The European Union’s General Data Protection Regulation [Regulation (EU) 2016/679, GDPR] has entered into force a year ago on 24 May 2016 and will become directly applicable one year from now on 25 May 2018. We are thus halfway through the two-year transition period, which makes this a good time to recap how the GDPR will change data protection rights and obligations.
The GDPR replaces the Data Protection Directive (95/46/EC). While the GDPR will apply directly without any transposition into national law, the Directive had to be transposed in each EU member state, which resulted in 28 different data protection laws. The way in which the GDPR will impact data protection thus depends on which jurisdiction you examine. Also, it should be noted that most new rights and obligations are merely a logical continuation of the Data Protection Directive and the ever-tightening stance of courts on data protection. That said, the main changes can be summed up as follows:
1. Unified legislation
One set of rules will apply throughout the EU, though minor changes are still possible through national legislation. The GDPR applies not only to data controllers that have an establishment within the EU but also to data controllers that process the personal data of EU-located data subjects where such processing is related either to the offering of goods or services to EU-located data subjects or to the monitoring of their EU-located behavior. Unified internal documentation requirements (e.g., record of processing activities) replace varying notification and approval procedures with national agencies.
2. Clear consent
Consent must be given in an intelligible and easily accessible format using clear and plain language so that it is clearly distinguishable from other matters. This constitutes a tightening in some jurisdictions (UK) but not in others (Germany) which have already been applying this threshold in the past.
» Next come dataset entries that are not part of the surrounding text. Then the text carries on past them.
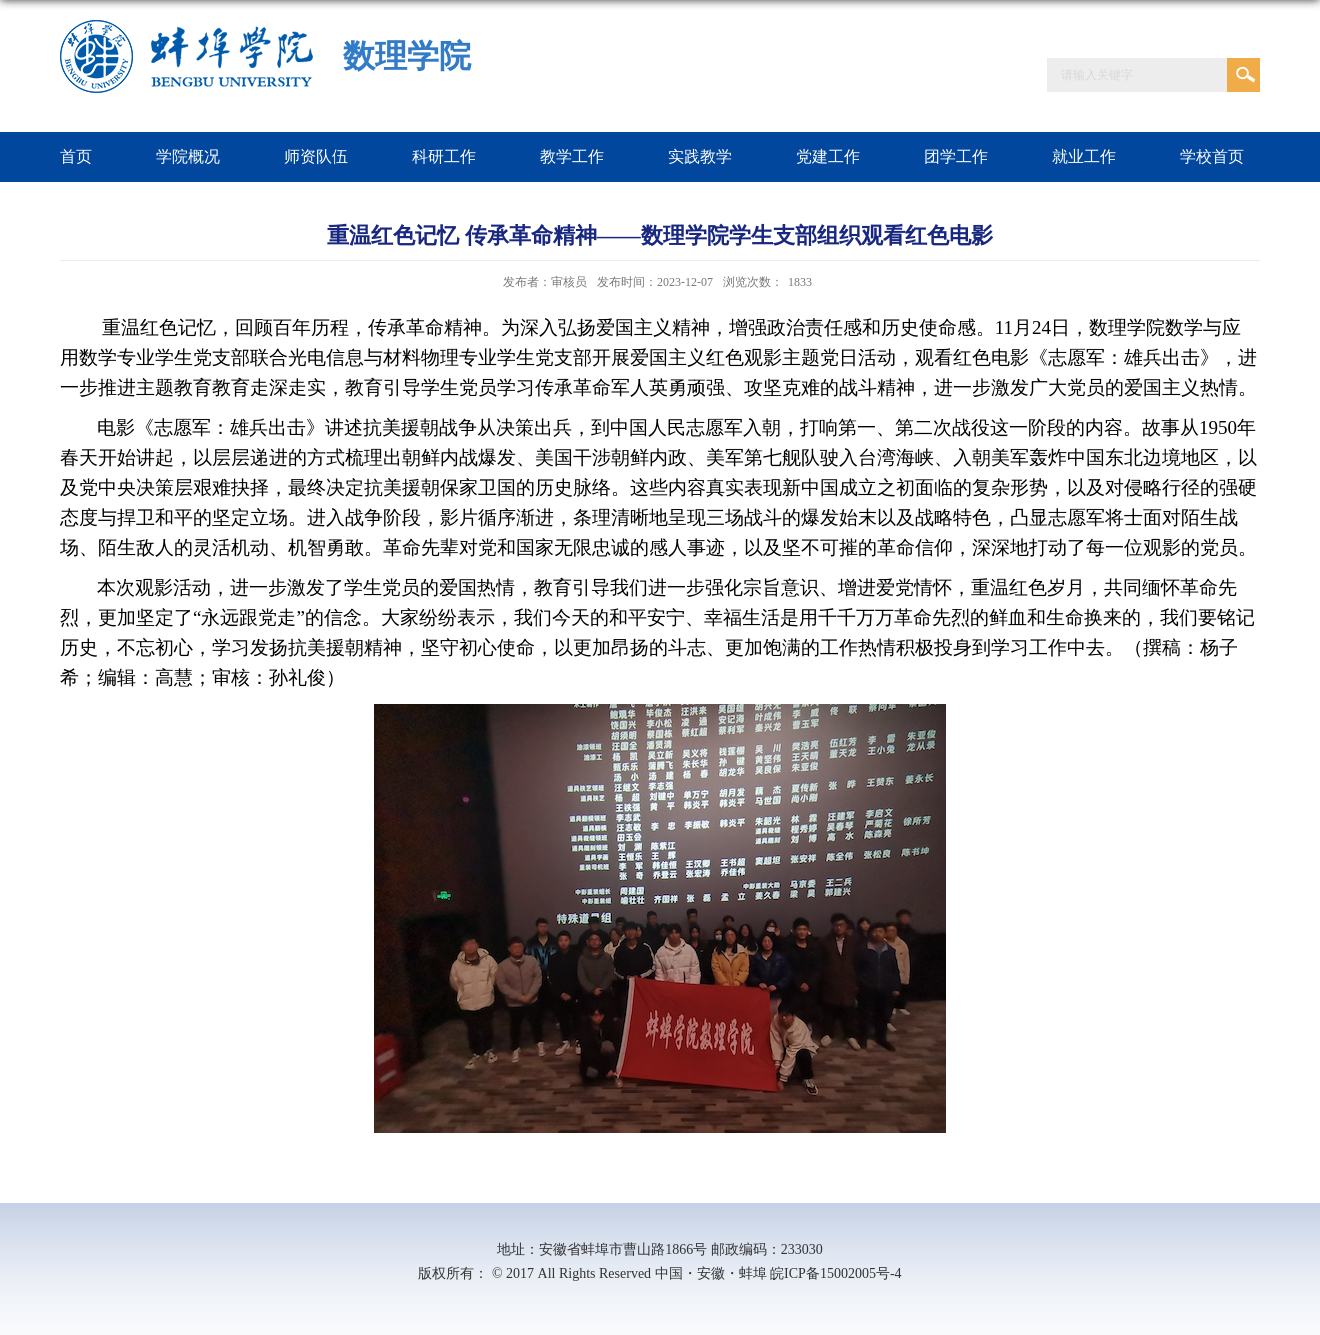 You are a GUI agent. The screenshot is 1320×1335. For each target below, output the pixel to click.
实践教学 (700, 156)
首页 (76, 156)
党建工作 (828, 156)
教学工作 (572, 156)
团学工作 (956, 156)
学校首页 (1212, 156)
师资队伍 (316, 156)
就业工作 (1084, 156)
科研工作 (444, 156)
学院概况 (188, 156)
3. Rights of data subjects
Similar rights of the data subjects and the corresponding obligations of the data controllers have been around for a while but have been rendered more precise. Data subjects are entitled to obtain detailed information from the controller to know which data the controller processes; to object to such processing; to obtain such data in a structured, commonly used and machine-readable format; and to have such data rectified and/or erased. When a personal data breach is likely to result in high risk to the rights and freedoms of natural persons, the processor must notify the data subject in clear and plain language without undue delay. (The processor must provide a similar data breach notification to the supervisory authority, too.)
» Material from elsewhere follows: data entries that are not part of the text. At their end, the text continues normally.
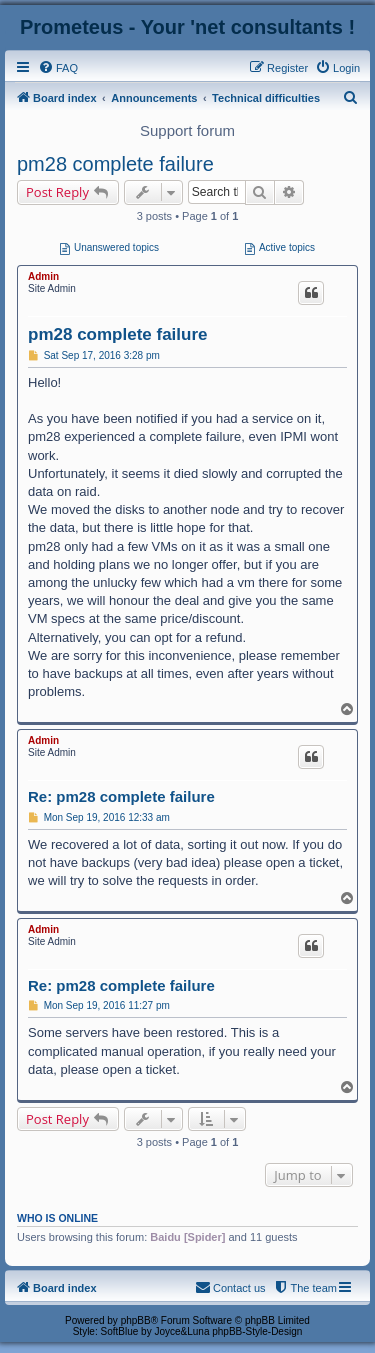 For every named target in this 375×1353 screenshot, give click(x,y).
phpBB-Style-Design (257, 1331)
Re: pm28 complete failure (121, 796)
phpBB (136, 1320)
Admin (43, 276)
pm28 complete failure (115, 164)
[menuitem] (58, 68) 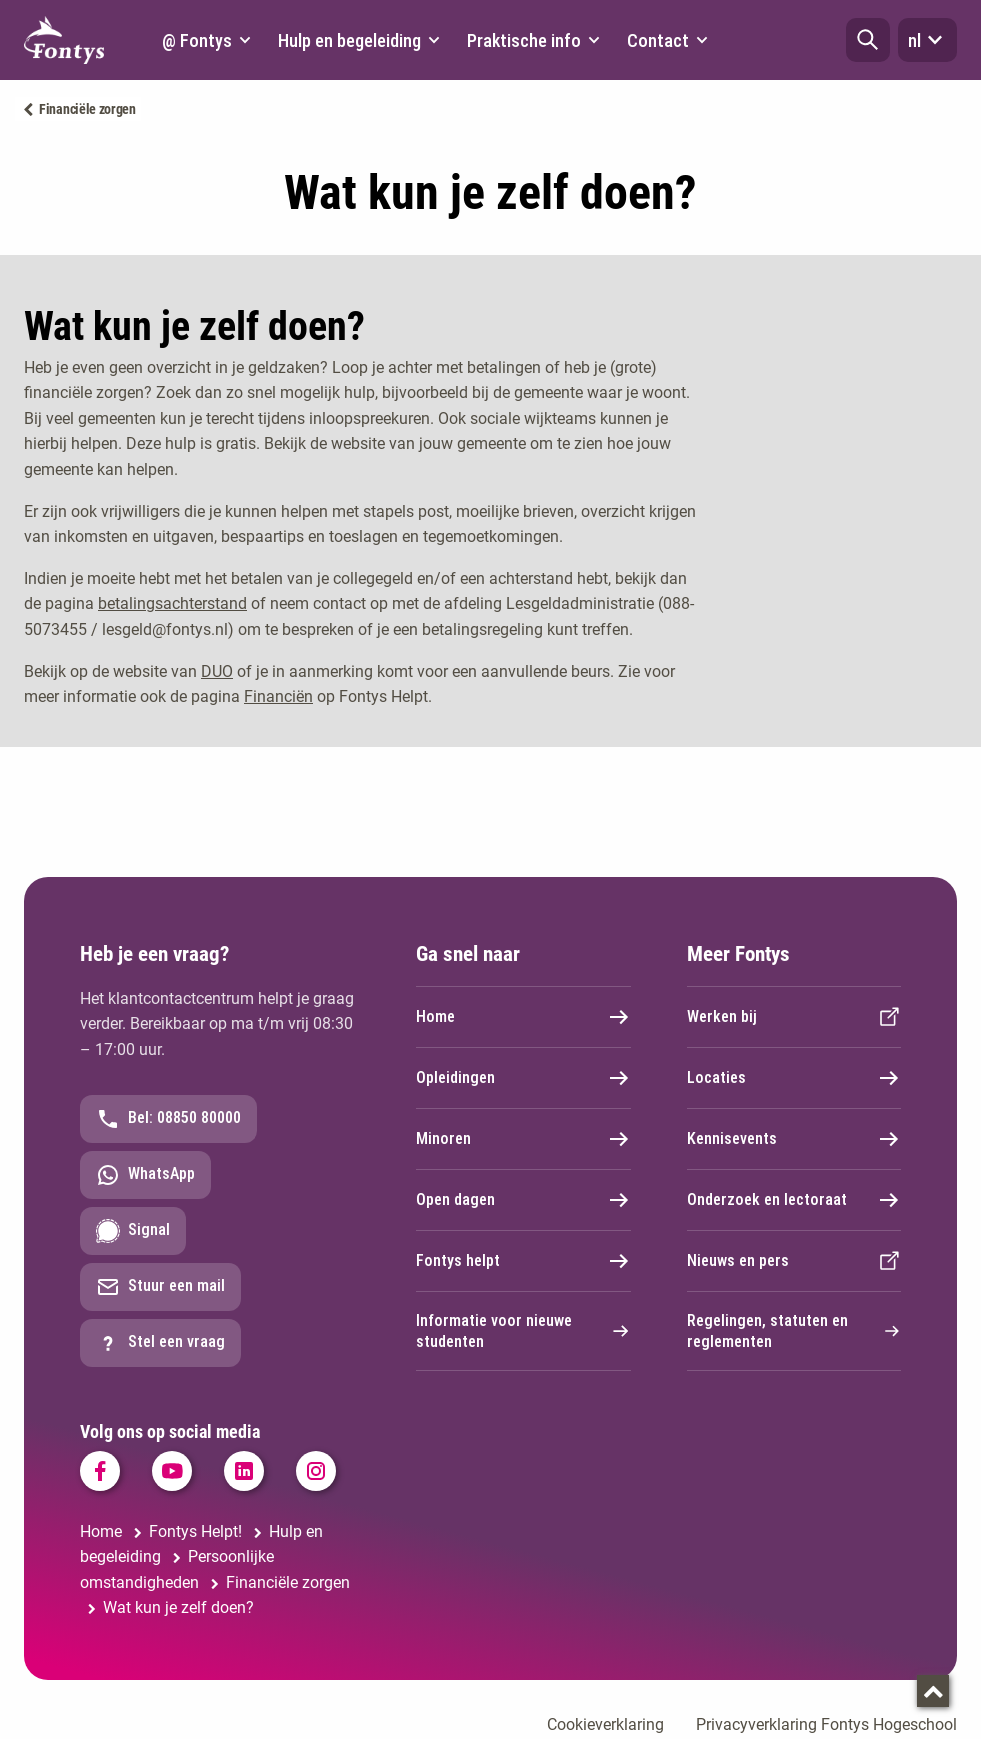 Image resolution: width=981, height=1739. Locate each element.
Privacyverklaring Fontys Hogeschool (826, 1724)
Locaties (794, 1078)
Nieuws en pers (794, 1261)
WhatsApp (145, 1175)
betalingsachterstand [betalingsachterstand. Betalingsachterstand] (172, 603)
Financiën (278, 696)
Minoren (523, 1139)
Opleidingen (523, 1078)
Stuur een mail (160, 1287)
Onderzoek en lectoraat (794, 1200)
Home (523, 1017)
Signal (133, 1231)
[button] (868, 40)
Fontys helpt (523, 1261)
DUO (217, 671)
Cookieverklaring (605, 1724)
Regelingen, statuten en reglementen (794, 1331)
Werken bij (794, 1017)
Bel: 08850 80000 (168, 1119)
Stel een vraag (160, 1343)
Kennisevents (794, 1139)
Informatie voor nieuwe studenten (523, 1331)
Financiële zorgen (87, 109)
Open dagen (523, 1200)
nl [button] (927, 40) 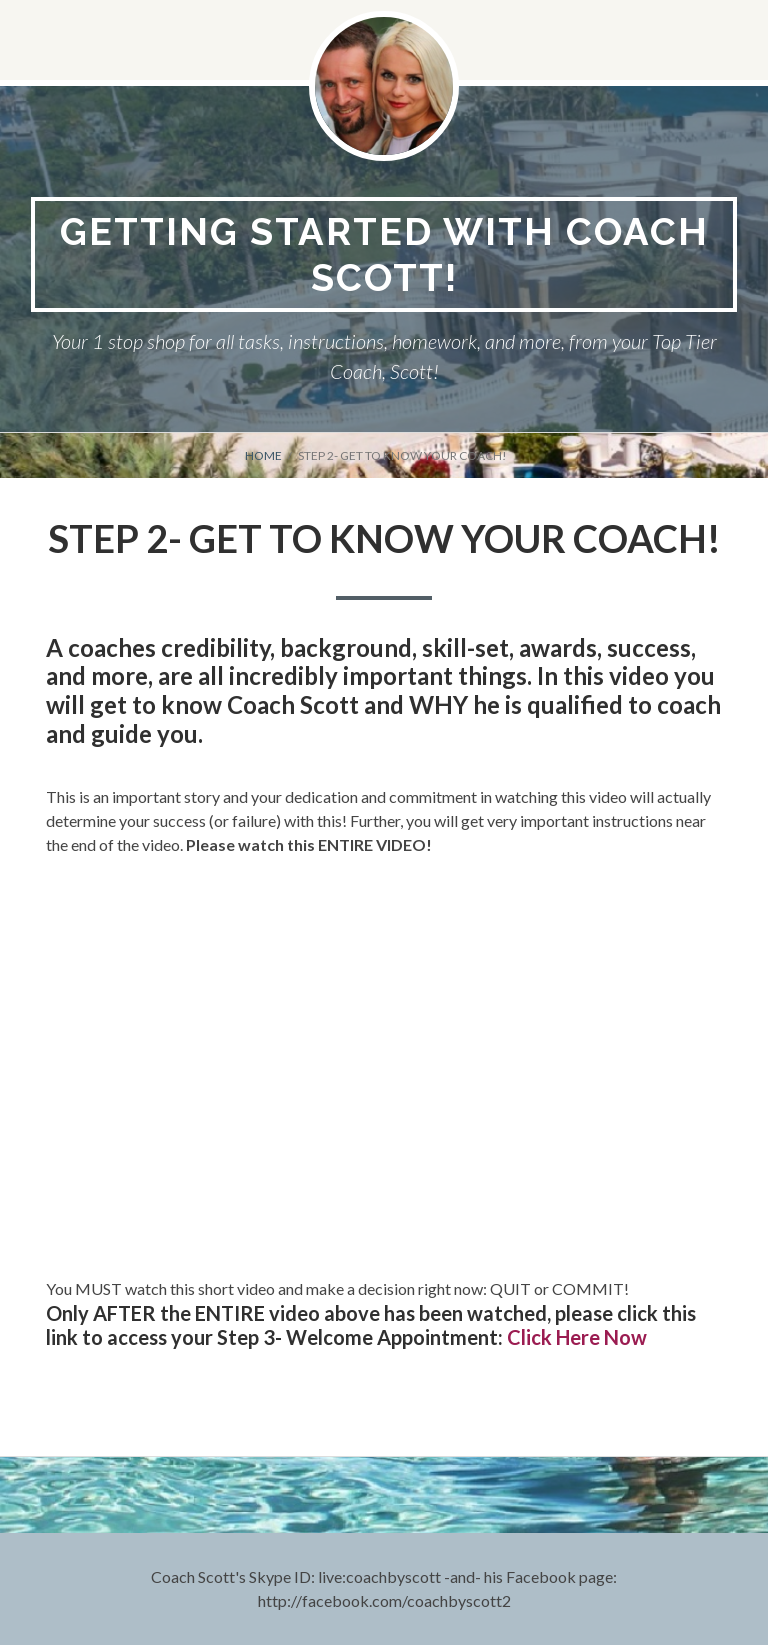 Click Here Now (577, 1337)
4. Privacy by design and by default
Controllers must implement appropriate technical and organisational measures to ensure that data protection principles are taken into account as early as the development stage of services and products, and that, by default, only the personal data that is necessary for each specific purpose of the processing is actually processed. Measures include minimising the processing of personal data, pseudonymising personal data as soon as possible and transparency with regard to the functions and processing of personal data. Documentation and certifications will be key in this respect.
5. Data protection officer
You must appoint a data protection officer if i) you process personal data as a public authority, ii) your core activities consist of processing operations that require regular and systematic monitoring of data subjects on a large scale, or iii) your core activities consist of processing a large amount of special categories of personal data (e.g., racial or ethnic origin, political opinions, religious or philosophical beliefs, trade union membership and sexual orientation) or personal data relating to criminal convictions and offences. Again, while this is a new requirement for most states, it is not for others (Germany).
6. Increased control and penalties
The cooperation between national data protection agencies will be increased, including joint operations, and formalized by establishing a European Data Protection Board with the power to issue guidelines. The enforcement of data protection is ensured by draconian penalties of up to 20 million Euros or 4 percent of the worldwide annual turnover, in particular for violations of rights of data subjects.
The above is just a short overview of the main changes the GDPR entails. Certifications, such as ISO27001, will become even more important for documenting compliance with the requirements. Also, businesses set up in jurisdictions that have already mandated the same requirements, such as data protection officers in Germany, will have an advantage. There is still one year to go until the GDPR becomes applicable, but organizations should lose no time preparing. Ignoring the new GDPR requirements is the surest way to incur possibly devastating penalties.
DISCLAIMER – The materials appearing in this article do not constitute legal advice and are provided for general information purposes only.